- INSTRUCTIONS FOR THE TASK: All lines in the material below that hold "Generation" should be found and copied.

- GIVEN ENTRIES:
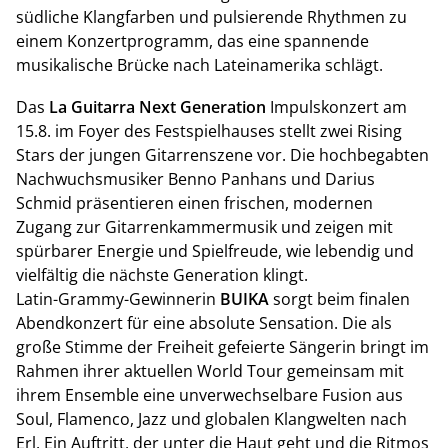
südliche Klangfarben und pulsierende Rhythmen zu
einem Konzertprogramm, das eine spannende
musikalische Brücke nach Lateinamerika schlägt.
Das
La Guitarra Next Generation
Impulskonzert am
15.8. im Foyer des Festspielhauses stellt zwei Rising
Stars der jungen Gitarrenszene vor. Die hochbegabten
Nachwuchsmusiker Benno Panhans und Darius
Schmid präsentieren einen frischen, modernen
Zugang zur Gitarrenkammermusik und zeigen mit
spürbarer Energie und Spielfreude, wie lebendig und
vielfältig die nächste Generation klingt.
Latin-Grammy-Gewinnerin
BUIKA
sorgt beim finalen
Abendkonzert für eine absolute Sensation. Die als
große Stimme der Freiheit gefeierte Sängerin bringt im
Rahmen ihrer aktuellen World Tour gemeinsam mit
ihrem Ensemble eine unverwechselbare Fusion aus
Soul, Flamenco, Jazz und globalen Klangwelten nach
Erl. Ein Auftritt, der unter die Haut geht und die Ritmos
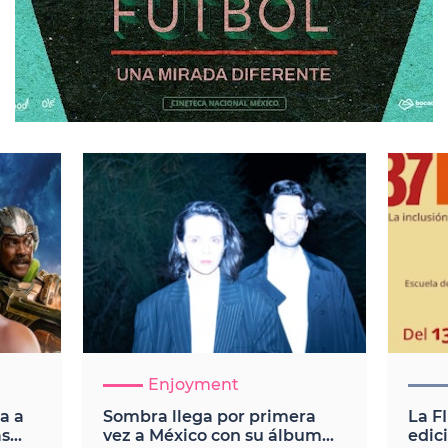
Enjoyment
a a
Sombra llega por primera
La F
as
vez a México con su álbum
edic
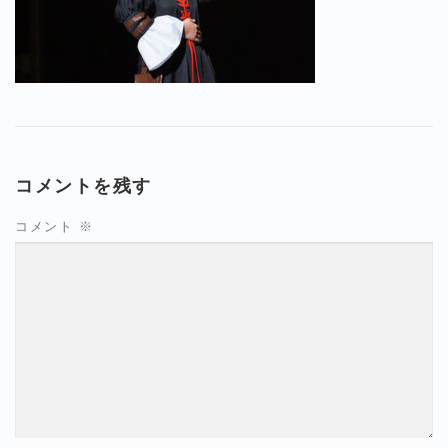
コメントを残す
コメント
※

- RESULT FOR THIS EXERCISE:
La Guitarra Next Generation
vielfältig die nächste Generation klingt.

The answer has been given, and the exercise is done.